Fantastic! I'm very much interested in trying my hand at developing a strategy, thank you for putting this work together and I'm sure you will get a lot of positive feedback, once you finish it and release it.

Press and Dyson's setup had two areas where 'strategies' come into play.

The first area is the set of four probabilities you provide to the game, which determine your score when combined with the other player's set of four probabilities. Tit-for-tat is one particular choice of four probabilities (and, based on the nature of the game, should actually be represented as "slightly forgiving tit-for-tat", which cooperates with probability epsilon in the defect-defect or defect-cooperate case, so that when playing against itself all states will terminate with cooperate-cooperate).

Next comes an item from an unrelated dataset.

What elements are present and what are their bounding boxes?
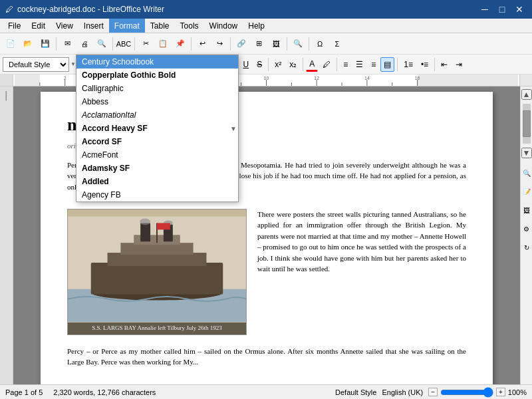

The second area is how the players modify those sets over time. Here, 'theory of mind' is relevant: both players with and without theories of mind can play any particular 4-probability set, like tit-for-tat. Players with theory of mind think (at least) two steps ahead- when I change my probabilities, how will my opponent change their probabilities? Players without theory of mind think only one step ahead- given my opponent's probabilities, which play maximizes my score?

I am skeptical about the more complex meta-strategies discussed in the interview. If you play a ZD strategy, but switch to a different ZD strategy if after 100 moves you're not doing as well as you should be, then you're not playing a ZD strategy: you're playing some different strategy that has a 100-move memory. The extortion arguments only go through if you set a strategy at the beginning of time and never touch it again, in which case there is no place for bargaining.